=== Begin Enclosure ===

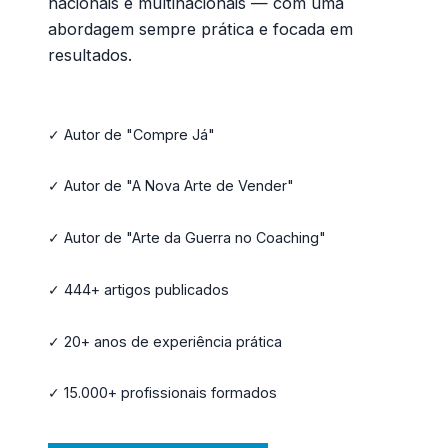
nacionais e multinacionais — com uma
abordagem sempre prática e focada em
resultados.
✓ Autor de "Compre Já"
✓ Autor de "A Nova Arte de Vender"
✓ Autor de "Arte da Guerra no Coaching"
✓ 444+ artigos publicados
✓ 20+ anos de experiência prática
✓ 15.000+ profissionais formados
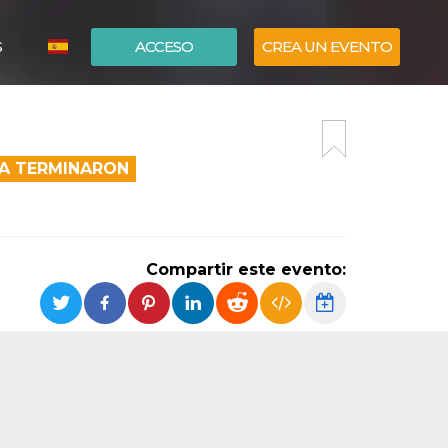
S
ACCESO
CREA UN EVENTO
ITALIANO
ENGLISH
EA TERMINARON
Compartir este evento:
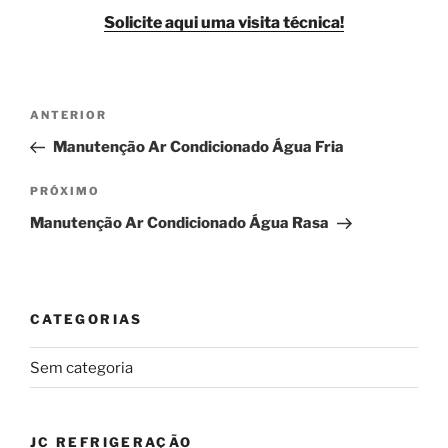
Solicite aqui uma visita técnica!
Navegação
Post
ANTERIOR
de
anterior
Manutenção Ar Condicionado Água Fria
Post
Próximo
PRÓXIMO
post
Manutenção Ar Condicionado Água Rasa
CATEGORIAS
Sem categoria
JC REFRIGERAÇÃO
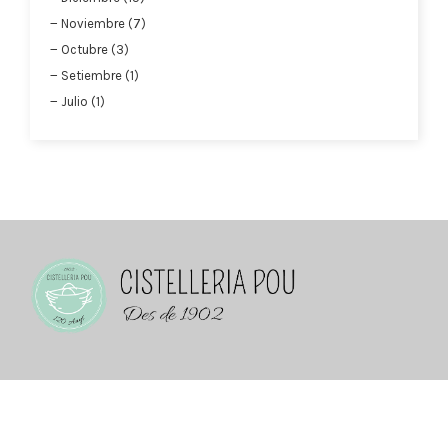
Noviembre (7)
Octubre (3)
Setiembre (1)
Julio (1)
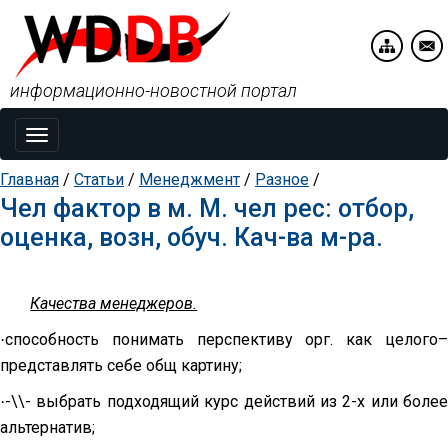
информационно-новостной портал
Toggle
navigation
Главная
/
Статьи
/
Менеджмент
/
Разное
/
Чел фактор в м. М. чел рес: отбор,
оценка, возн, обуч. Кач-ва м-ра.
Качества менеджеров.
способность понимать перспективу орг. как целого–
·
представлять себе общ картину;
-\\- выбрать подходящий курс действий из 2-х или более
·
альтернатив;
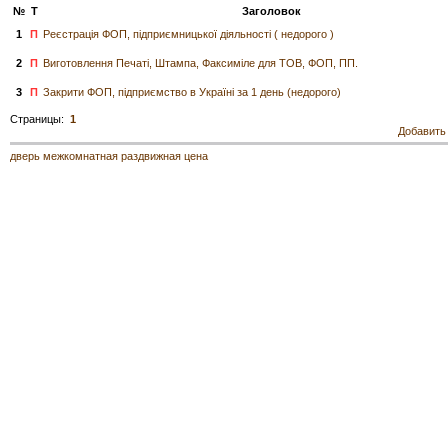
№
Т
Заголовок
1
П
Реєстрація ФОП, підприємницької діяльності ( недорого )
2
П
Виготовлення Печаті, Штампа, Факсиміле для ТОВ, ФОП, ПП.
3
П
Закрити ФОП, підприємство в Україні за 1 день (недорого)
Страницы:
1
Добавить
дверь межкомнатная раздвижная цена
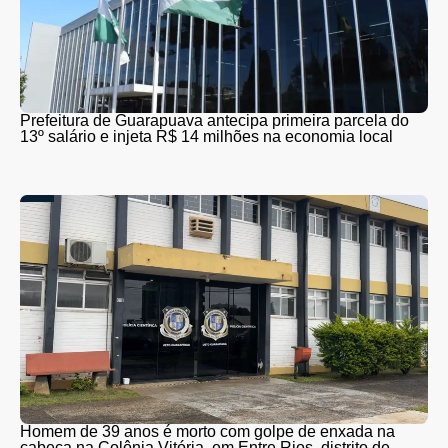
Prefeitura de Guarapuava antecipa primeira parcela do
13º salário e injeta R$ 14 milhões na economia local
Homem de 39 anos é morto com golpe de enxada na
cabeça na Colônia Vitória, em Entre Rios, distrito de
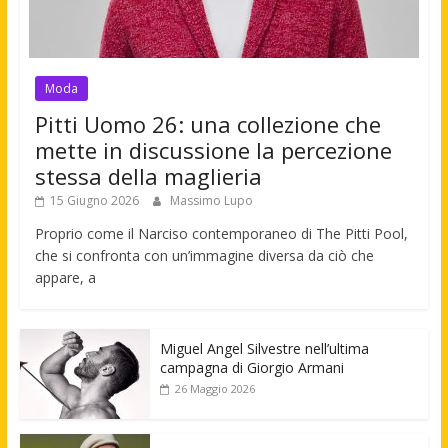
Moda
Pitti Uomo 26: una collezione che
mette in discussione la percezione
stessa della maglieria
15 Giugno 2026
Massimo Lupo
Proprio come il Narciso contemporaneo di The Pitti Pool,
che si confronta con un’immagine diversa da ciò che
appare, a
Miguel Angel Silvestre nell’ultima
campagna di Giorgio Armani
26 Maggio 2026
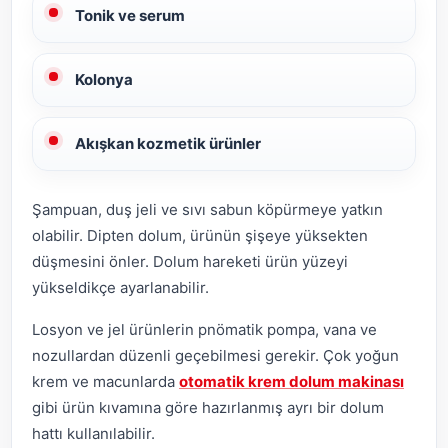
Tonik ve serum
Kolonya
Akışkan kozmetik ürünler
Şampuan, duş jeli ve sıvı sabun köpürmeye yatkın
olabilir. Dipten dolum, ürünün şişeye yüksekten
düşmesini önler. Dolum hareketi ürün yüzeyi
yükseldikçe ayarlanabilir.
Losyon ve jel ürünlerin pnömatik pompa, vana ve
nozullardan düzenli geçebilmesi gerekir. Çok yoğun
krem ve macunlarda
otomatik krem dolum makinası
gibi ürün kıvamına göre hazırlanmış ayrı bir dolum
hattı kullanılabilir.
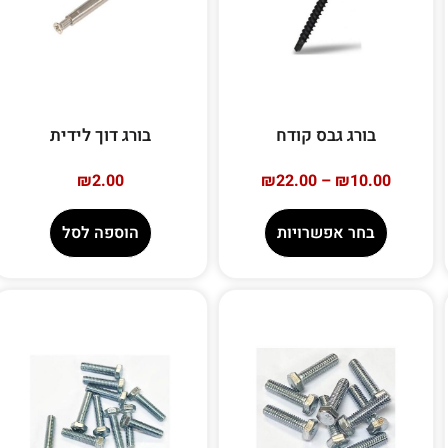
בורג גבס קודח
בורג דוך לידית
₪
2.00
₪
22.00
–
₪
10.00
בחר אפשרויות
הוספה לסל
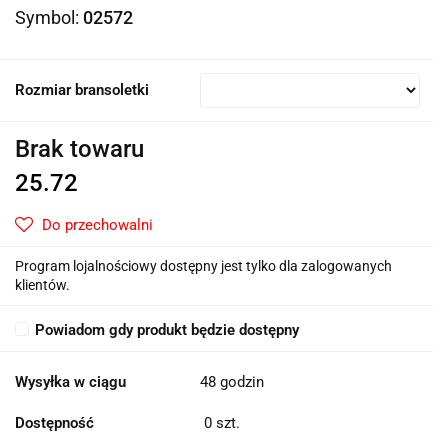
Symbol:
02572
Rozmiar bransoletki
Brak towaru
25.72
Do przechowalni
Program lojalnościowy dostępny jest tylko dla zalogowanych
klientów.
Powiadom gdy produkt będzie dostępny
Wysyłka w ciągu
48 godzin
Dostępność
0
szt.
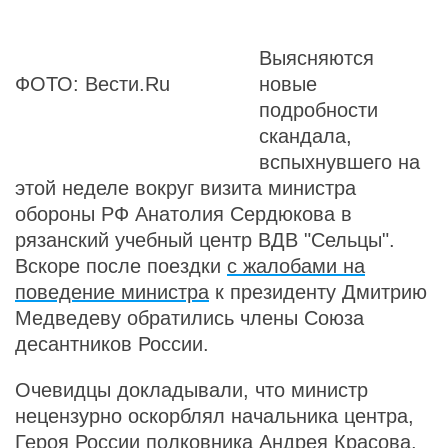
Выясняются
ФОТО: Вести.Ru
новые
подробности
скандала,
вспыхнувшего на
этой неделе вокруг визита министра
обороны РФ Анатолия Сердюкова в
рязанский учебный центр ВДВ "Сельцы".
Вскоре после поездки
с жалобами на
поведение министра
к президенту Дмитрию
Медведеву обратились члены Союза
десантников России.
Очевидцы докладывали, что министр
нецензурно оскорблял начальника центра,
Героя России полковника Андрея Красова.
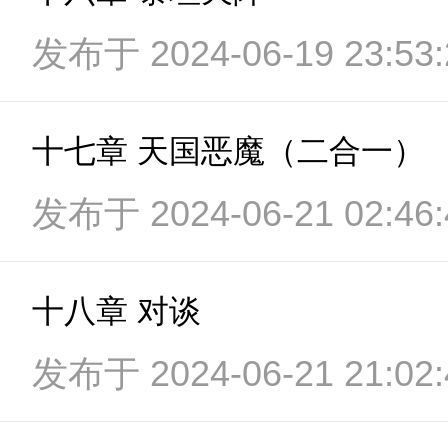
发布于 2024-06-19 23:53:
十七章 天国恶魔（二合一）
发布于 2024-06-21 02:46:
十八章 对谈
发布于 2024-06-21 21:02:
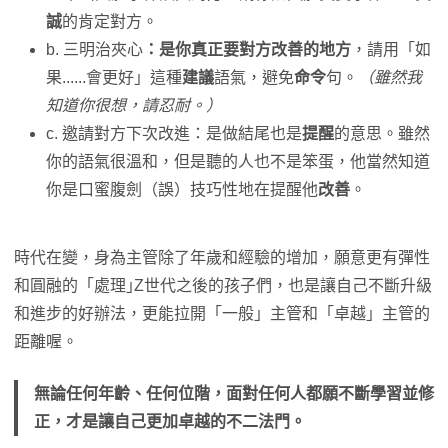
誠
的肯定對方。
b. 三明治夾心
：是你真正要對方改善的地方
，請用「如
果......會更好」這種
建議
語氣，避免
命令
句。
（雖然我
知道你很想，請忍耐。）
c. 邀請對方下次改進：是做結尾也是
提醒
的意思。雖然
你的語氣很溫和，但是聽的人也不是笨蛋，他當然知道
你是口蜜腹劍（誤）技巧性地在提醒他
改善
。
時代在變，身為主管除了年歲和經驗的增加，願意更有彈性
和圓融的「處理｣Z世代之後的孩子們，也是讓自己不斷升級
和進步的好辦法，更能拉開「一般」主管和「卓越」主管的
距離喔。
無論任何年齡、任何位階，面對任何人都願不斷學習並修
正，才是讓自己更加卓越的不二法門。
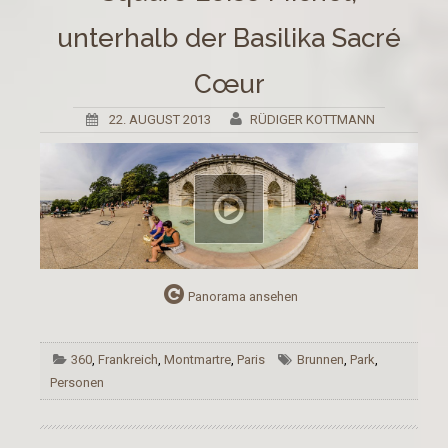
unterhalb der Basilika Sacré
Cœur
22. AUGUST 2013
RÜDIGER KOTTMANN
Panorama ansehen
360
,
Frankreich
,
Montmartre
,
Paris
Brunnen
,
Park
,
Personen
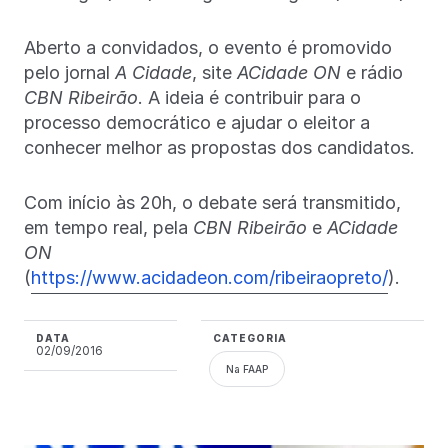
Aberto a convidados, o evento é promovido
pelo jornal
A Cidade
, site
ACidade ON
e rádio
CBN Ribeirão
. A ideia é contribuir para o
processo democrático e ajudar o eleitor a
conhecer melhor as propostas dos candidatos.
Com início às 20h, o debate será transmitido,
em tempo real, pela
CBN Ribeirão
e
ACidade
ON
(
https://www.acidadeon.com/ribeiraopreto/
).
DATA
CATEGORIA
02/09/2016
Na FAAP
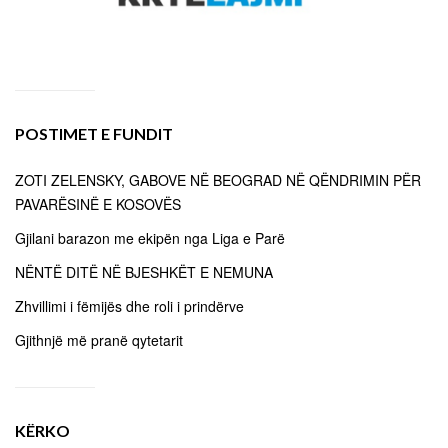
POSTIMET E FUNDIT
ZOTI ZELENSKY, GABOVE NË BEOGRAD NË QËNDRIMIN PËR
PAVARËSINË E KOSOVËS
Gjilani barazon me ekipën nga Liga e Parë
NËNTË DITË NË BJESHKËT E NEMUNA
Zhvillimi i fëmijës dhe roli i prindërve
Gjithnjë më pranë qytetarit
KËRKO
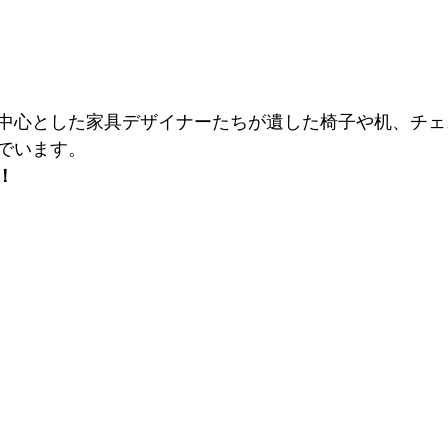
中心とした家具デザイナーたちが遺した椅子や机、チェ
でいます。
！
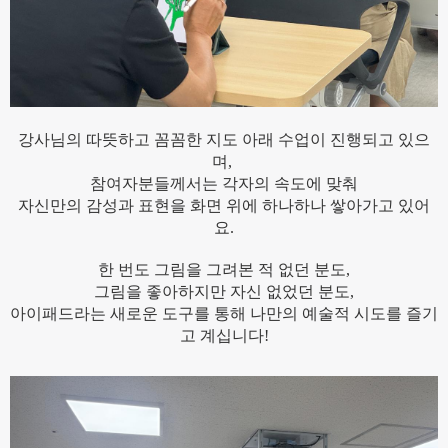
강사님의 따뜻하고 꼼꼼한 지도 아래 수업이 진행되고 있으
며,
참여자분들께서는 각자의 속도에 맞춰
자신만의 감성과 표현을 화면 위에 하나하나 쌓아가고 있어
요.
한 번도 그림을 그려본 적 없던 분도,
그림을 좋아하지만 자신 없었던 분도,
아이패드라는 새로운 도구를 통해 나만의 예술적 시도를 즐기
고 계십니다!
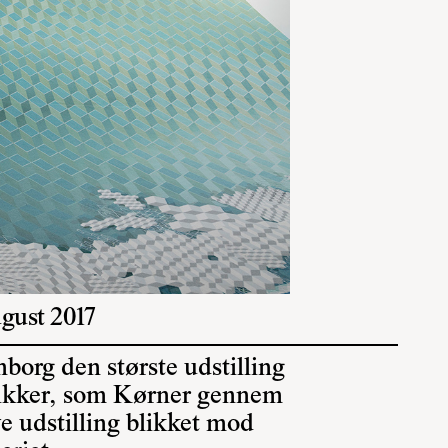
ugust 2017
borg den største udstilling
atikker, som Kørner gennem
e udstilling blikket mod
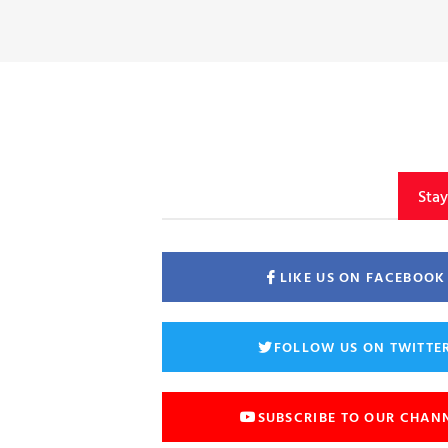
Sta
LIKE US ON FACEBOOK
FOLLOW US ON TWITTE
SUBSCRIBE TO OUR CHAN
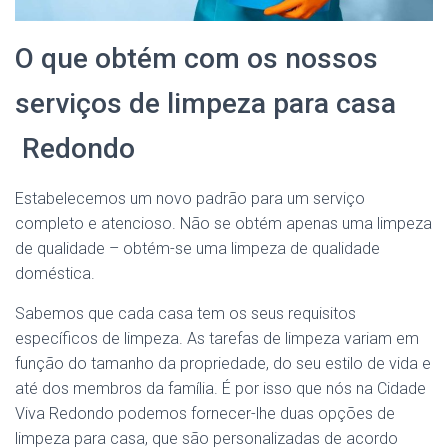
O que obtém com os nossos
serviços de limpeza para casa
Redondo
Estabelecemos um novo padrão para um serviço
completo e atencioso. Não se obtém apenas uma limpeza
de qualidade – obtém-se uma limpeza de qualidade
doméstica.
Sabemos que cada casa tem os seus requisitos
específicos de limpeza. As tarefas de limpeza variam em
função do tamanho da propriedade, do seu estilo de vida e
até dos membros da família. É por isso que nós na Cidade
Viva Redondo podemos fornecer-lhe duas opções de
limpeza para casa, que são personalizadas de acordo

=== End Enclosure ===

The entries are to be copied exactly, and each image is to be omitted.

§ SOLUTION FOR THIS PROBLEM:
nacionais e multinacionais — com uma
abordagem sempre prática e focada em
resultados.
✓ Autor de "Compre Já"
✓ Autor de "A Nova Arte de Vender"
✓ Autor de "Arte da Guerra no Coaching"
✓ 444+ artigos publicados
✓ 20+ anos de experiência prática
✓ 15.000+ profissionais formados
S
ACCESO
CREA UN EVENTO
ITALIANO
ENGLISH
EA TERMINARON
Compartir este evento:
Solicite aqui uma visita técnica!
Navegação
Post
ANTERIOR
de
anterior
Manutenção Ar Condicionado Água Fria
Post
Próximo
PRÓXIMO
post
Manutenção Ar Condicionado Água Rasa
CATEGORIAS
Sem categoria
JC REFRIGERAÇÃO
Noviembre (7)
Octubre (3)
Setiembre (1)
Julio (1)
информационно-новостной портал
Toggle
navigation
Главная
/
Статьи
/
Менеджмент
/
Разное
/
Чел фактор в м. М. чел рес: отбор,
оценка, возн, обуч. Кач-ва м-ра.
Качества менеджеров.
способность понимать перспективу орг. как целого–
·
представлять себе общ картину;
-\\- выбрать подходящий курс действий из 2-х или более
·
альтернатив;
№
Т
Заголовок
1
П
Реєстрація ФОП, підприємницької діяльності ( недорого )
2
П
Виготовлення Печаті, Штампа, Факсиміле для ТОВ, ФОП, ПП.
3
П
Закрити ФОП, підприємство в Україні за 1 день (недорого)
Страницы:
1
Добавить
дверь межкомнатная раздвижная цена
Prefeitura de Guarapuava antecipa primeira parcela do
13º salário e injeta R$ 14 milhões na economia local
Homem de 39 anos é morto com golpe de enxada na
cabeça na Colônia Vitória, em Entre Rios, distrito de
Moda
Pitti Uomo 26: una collezione che
mette in discussione la percezione
stessa della maglieria
15 Giugno 2026
Massimo Lupo
Proprio come il Narciso contemporaneo di The Pitti Pool,
che si confronta con un’immagine diversa da ciò che
appare, a
Miguel Angel Silvestre nell’ultima
campagna di Giorgio Armani
26 Maggio 2026
Tonik ve serum
Kolonya
Akışkan kozmetik ürünler
Şampuan, duş jeli ve sıvı sabun köpürmeye yatkın
olabilir. Dipten dolum, ürünün şişeye yüksekten
düşmesini önler. Dolum hareketi ürün yüzeyi
yükseldikçe ayarlanabilir.
Losyon ve jel ürünlerin pnömatik pompa, vana ve
nozullardan düzenli geçebilmesi gerekir. Çok yoğun
krem ve macunlarda
otomatik krem dolum makinası
gibi ürün kıvamına göre hazırlanmış ayrı bir dolum
hattı kullanılabilir.
בורג גבס קודח
בורג דוך לידית
₪
2.00
₪
22.00
–
₪
10.00
בחר אפשרויות
הוספה לסל
Symbol:
02572
Rozmiar bransoletki
Brak towaru
25.72
Do przechowalni
Program lojalnościowy dostępny jest tylko dla zalogowanych
klientów.
Powiadom gdy produkt będzie dostępny
Wysyłka w ciągu
48 godzin
Dostępność
0
szt.
Выясняются
ФОТО: Вести.Ru
новые
подробности
скандала,
вспыхнувшего на
этой неделе вокруг визита министра
обороны РФ Анатолия Сердюкова в
рязанский учебный центр ВДВ "Сельцы".
Вскоре после поездки
с жалобами на
поведение министра
к президенту Дмитрию
Медведеву обратились члены Союза
десантников России.
Очевидцы докладывали, что министр
нецензурно оскорблял начальника центра,
Героя России полковника Андрея Красова.
发布于 2024-06-19 23:53:
十七章 天国恶魔（二合一）
发布于 2024-06-21 02:46:
十八章 对谈
发布于 2024-06-21 21:02:
誠
的肯定對方。
b. 三明治夾心
：是你真正要對方改善的地方
，請用「如
果......會更好」這種
建議
語氣，避免
命令
句。
（雖然我
知道你很想，請忍耐。）
c. 邀請對方下次改進：是做結尾也是
提醒
的意思。雖然
你的語氣很溫和，但是聽的人也不是笨蛋，他當然知道
你是口蜜腹劍（誤）技巧性地在提醒他
改善
。
時代在變，身為主管除了年歲和經驗的增加，願意更有彈性
和圓融的「處理｣Z世代之後的孩子們，也是讓自己不斷升級
和進步的好辦法，更能拉開「一般」主管和「卓越」主管的
距離喔。
無論任何年齡、任何位階，面對任何人都願不斷學習並修
正，才是讓自己更加卓越的不二法門。
unterhalb der Basilika Sacré
Cœur
22. AUGUST 2013
RÜDIGER KOTTMANN
Panorama ansehen
360
,
Frankreich
,
Montmartre
,
Paris
Brunnen
,
Park
,
Personen
Aberto a convidados, o evento é promovido
pelo jornal
A Cidade
, site
ACidade ON
e rádio
CBN Ribeirão
. A ideia é contribuir para o
processo democrático e ajudar o eleitor a
conhecer melhor as propostas dos candidatos.
Com início às 20h, o debate será transmitido,
em tempo real, pela
CBN Ribeirão
e
ACidade
ON
(
https://www.acidadeon.com/ribeiraopreto/
).
DATA
CATEGORIA
02/09/2016
Na FAAP
POSTIMET E FUNDIT
ZOTI ZELENSKY, GABOVE NË BEOGRAD NË QËNDRIMIN PËR
PAVARËSINË E KOSOVËS
Gjilani barazon me ekipën nga Liga e Parë
NËNTË DITË NË BJESHKËT E NEMUNA
Zhvillimi i fëmijës dhe roli i prindërve
Gjithnjë më pranë qytetarit
KËRKO
中心とした家具デザイナーたちが遺した椅子や机、チェ
でいます。
！
강사님의 따뜻하고 꼼꼼한 지도 아래 수업이 진행되고 있으
며,
참여자분들께서는 각자의 속도에 맞춰
자신만의 감성과 표현을 화면 위에 하나하나 쌓아가고 있어
요.
한 번도 그림을 그려본 적 없던 분도,
그림을 좋아하지만 자신 없었던 분도,
아이패드라는 새로운 도구를 통해 나만의 예술적 시도를 즐기
고 계십니다!
ugust 2017
borg den største udstilling
atikker, som Kørner gennem
e udstilling blikket mod
Sta
LIKE US ON FACEBOOK
FOLLOW US ON TWITTE
SUBSCRIBE TO OUR CHAN
O que obtém com os nossos
serviços de limpeza para casa
Redondo
Estabelecemos um novo padrão para um serviço
completo e atencioso. Não se obtém apenas uma limpeza
de qualidade – obtém-se uma limpeza de qualidade
doméstica.
Sabemos que cada casa tem os seus requisitos
específicos de limpeza. As tarefas de limpeza variam em
função do tamanho da propriedade, do seu estilo de vida e
até dos membros da família. É por isso que nós na Cidade
Viva Redondo podemos fornecer-lhe duas opções de
limpeza para casa, que são personalizadas de acordo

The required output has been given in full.